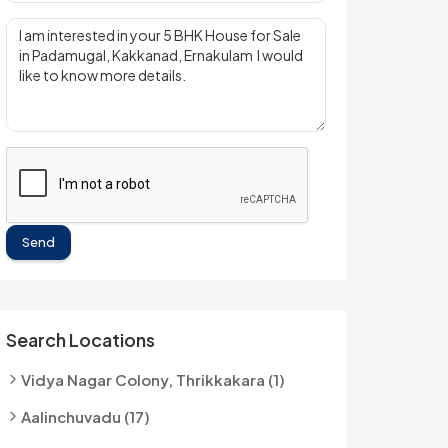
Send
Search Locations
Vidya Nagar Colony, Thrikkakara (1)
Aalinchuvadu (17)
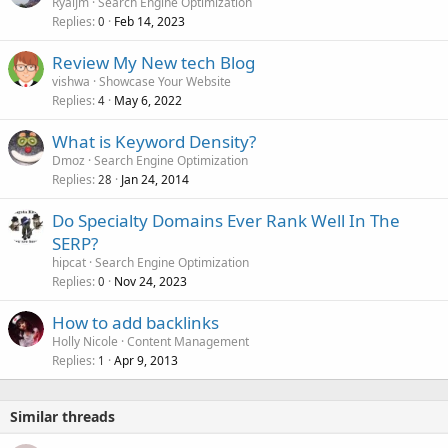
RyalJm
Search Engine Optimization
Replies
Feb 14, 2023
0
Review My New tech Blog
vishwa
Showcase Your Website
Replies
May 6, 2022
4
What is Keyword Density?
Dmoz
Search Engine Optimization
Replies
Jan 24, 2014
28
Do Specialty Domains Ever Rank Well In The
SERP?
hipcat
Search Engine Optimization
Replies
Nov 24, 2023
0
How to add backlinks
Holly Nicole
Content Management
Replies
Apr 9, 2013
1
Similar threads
==*==
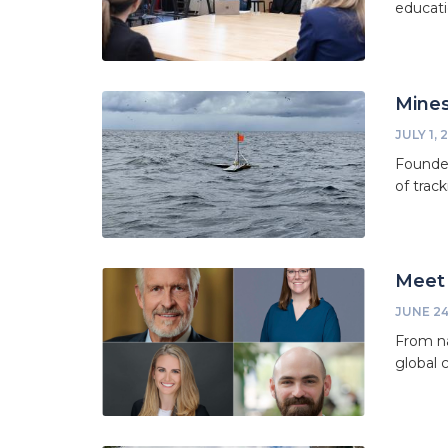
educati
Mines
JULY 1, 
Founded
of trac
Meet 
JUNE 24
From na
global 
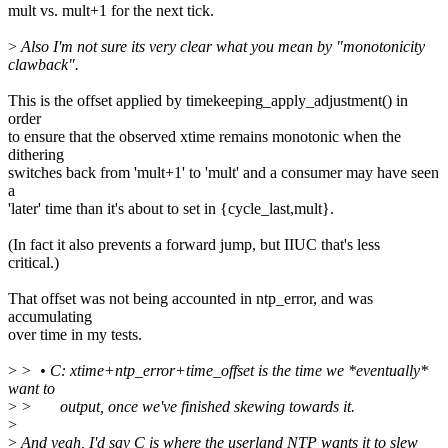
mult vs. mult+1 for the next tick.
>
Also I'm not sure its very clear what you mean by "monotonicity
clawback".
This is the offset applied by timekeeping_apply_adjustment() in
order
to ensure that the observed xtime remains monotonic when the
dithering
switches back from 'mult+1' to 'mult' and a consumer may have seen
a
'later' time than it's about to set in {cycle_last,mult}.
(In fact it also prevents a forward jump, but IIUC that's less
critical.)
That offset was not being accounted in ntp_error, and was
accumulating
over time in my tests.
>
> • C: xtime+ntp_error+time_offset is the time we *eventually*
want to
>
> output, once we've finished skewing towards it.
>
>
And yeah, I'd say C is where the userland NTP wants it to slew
==*==
ASSIGNED TASK:
Begin with the line that has "skewing towards it." in the listing above and end after the line that has "And yeah, I'd"; output those lines exactly.

SOLVED EXERCISE:
> output, once we've finished skewing towards it.
>
>
And yeah, I'd say C is where the userland NTP wants it to slew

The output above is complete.